TCP congestion control and large router buffers

Sam Stickland sam_mailinglists at spacething.org
Tue Dec 21 19:21:58 UTC 2010


On 21 Dec 2010, at 07:18, Mikael Abrahamsson <swmike at swm.pp.se> wrote:

 On Mon, 20 Dec 2010, Jim Gettys wrote:

Common knowledge among whom?  I'm hardly a naive Internet user.
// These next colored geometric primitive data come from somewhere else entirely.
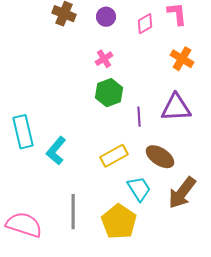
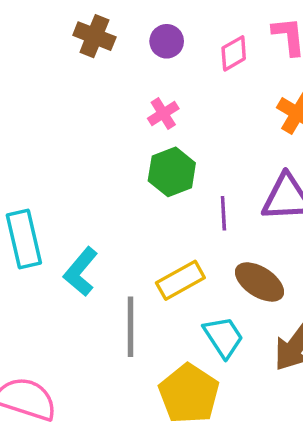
gray line: (73, 212) -> (131, 327), moved

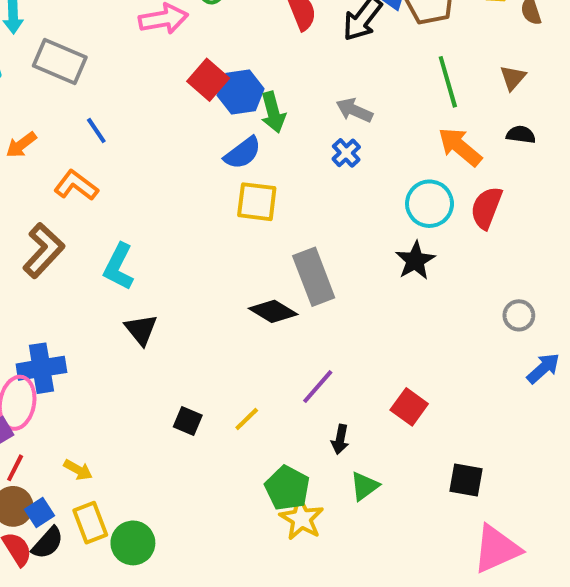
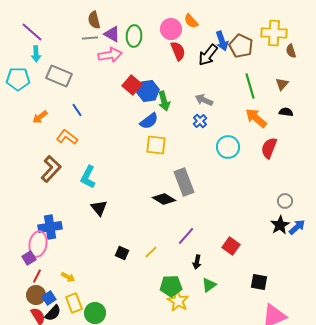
cyan circle: (429, 204) -> (228, 147), moved
black star: (415, 261) -> (280, 225), moved
green pentagon: (287, 488) -> (171, 286), turned -30

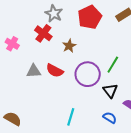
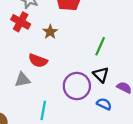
gray triangle: (34, 71) -> (22, 80), moved
purple circle: (88, 74) -> (77, 86), moved
cyan line: (71, 117) -> (43, 110), moved

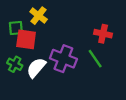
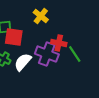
yellow cross: (39, 16) -> (41, 16), moved
red cross: (103, 34) -> (59, 43), moved

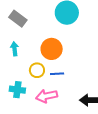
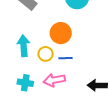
cyan arrow: (15, 49) -> (24, 46), moved, size x1.5
cyan cross: (17, 90) -> (25, 83), moved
Anyone actually looking into the matter. The Cisco "fair-queue" command was
introduced in IOS 11.0 according to <
http://www.cisco.com/en/US/docs/ios/12_2/qos/command/reference/qrfcmd1.html#wp1098249>
to somewhat handle the problem. I have no idea when this was in time, but I
guess early 90:ties?


200ms is good; but it is often up to multiple *seconds*. Resulting latencies
on broadband gears are often horrific: see the netalyzr plots that I posted
in my blog. See:


I know of the problem, it's no news to me. You don't have to convince me.
I've been using Cisco routers as a CPE because of this for a long time.
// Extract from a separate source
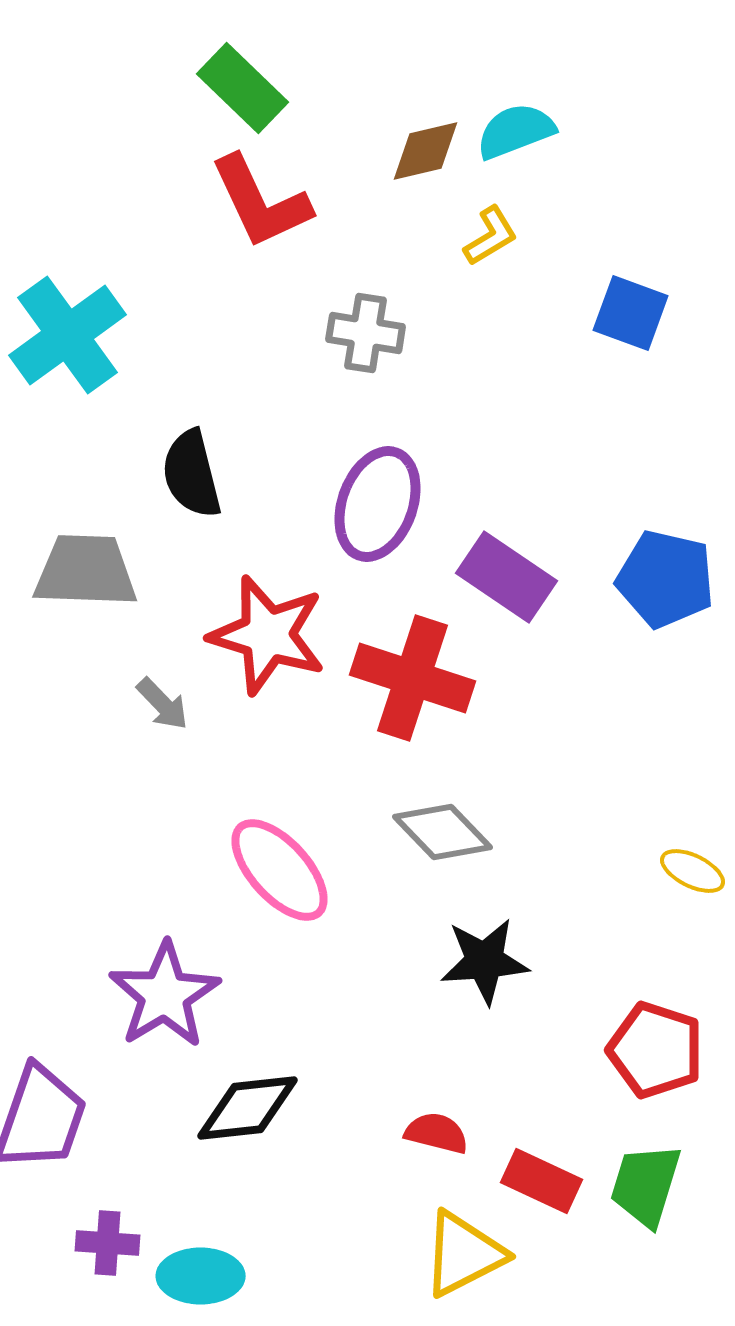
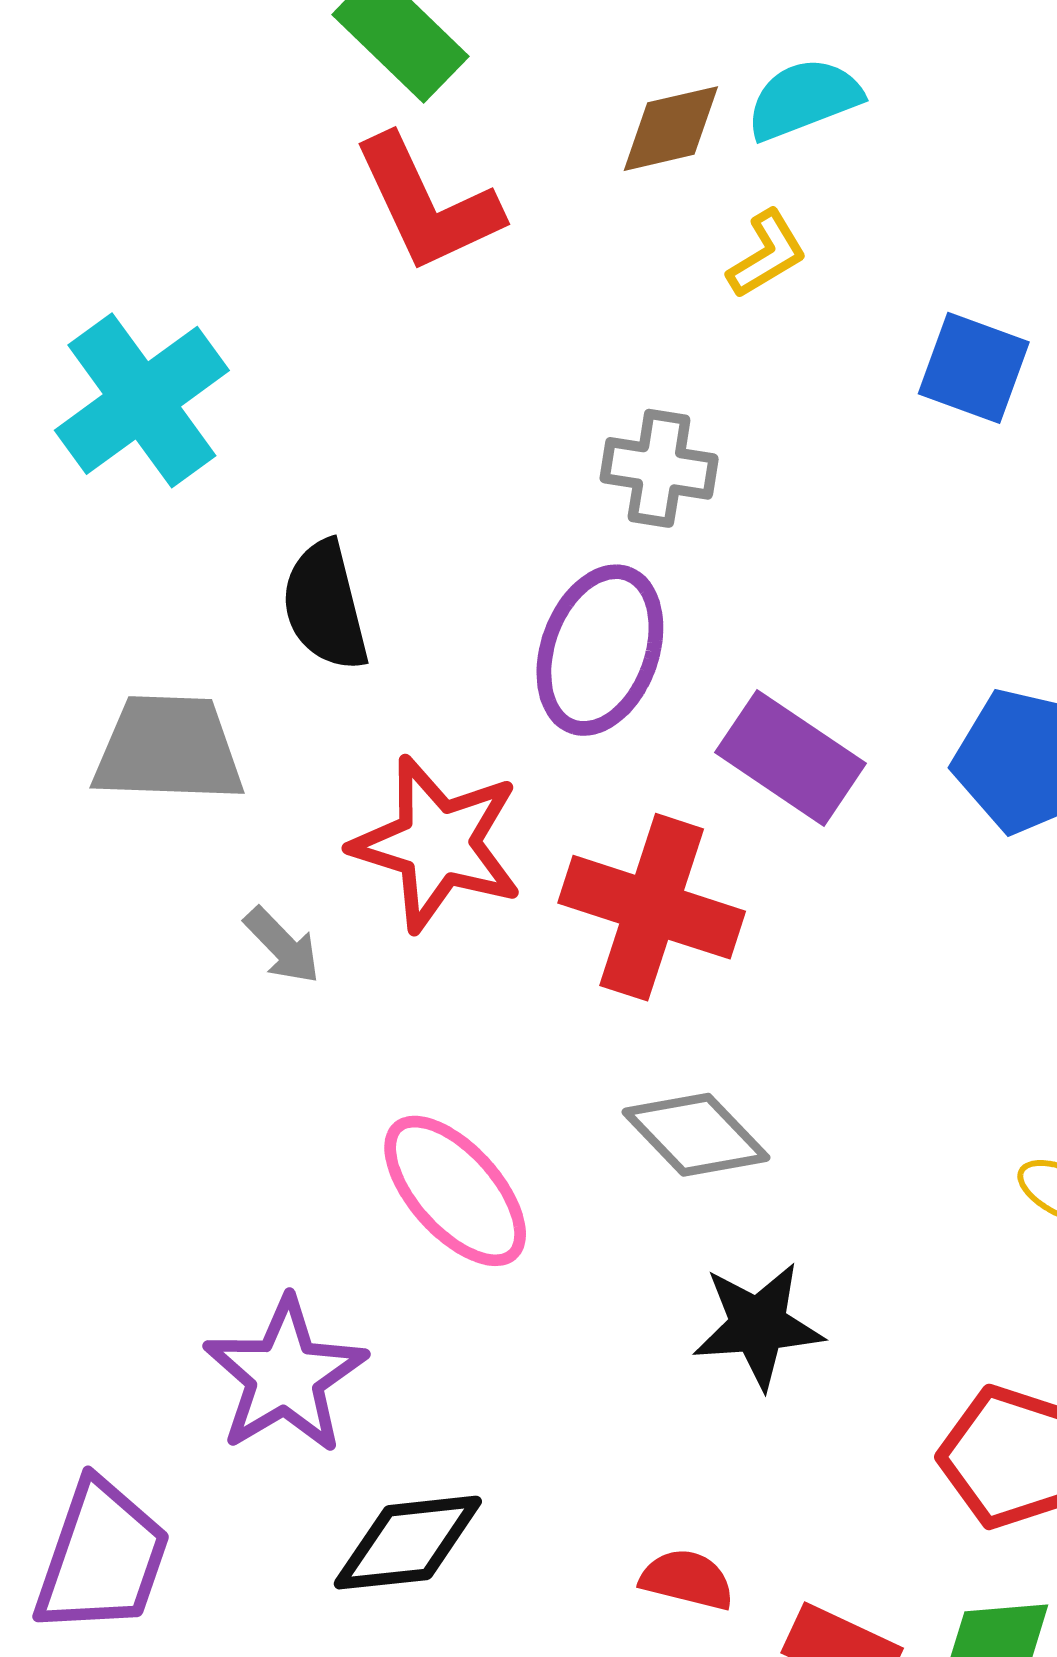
gray cross: (366, 333) -> (659, 468), moved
Interestingly I've just tried to enable WRED on a Cisco 877 (advsecurity
15.1) and the random-detect commands are missing. Cisco's feature navigator
says it's supported though. Weird.

Also, there doesn't appear to be a way to enable fair-queue on the wireless
interface. Is fair-queue seen as a bad strategy for wireless and it's
varying throughput/goodput rates?

And finally it doesn't support inbound shaping so I can't experience with
trying to build the queues on it rather than the DSLAM.

I'm a little nonplussed to be honest.

However, I did notice the output queue on the dialler interface defaults to
1000 packets. (Perhaps that's a hangover from when it had to queue packets
whilst dialling? I've come too late to networking to know). Reducing that
number to 10 (~60ms @ 1500 bytes @ 8Mbps) has noticeably increased the
latency response and fairness of the connection under load.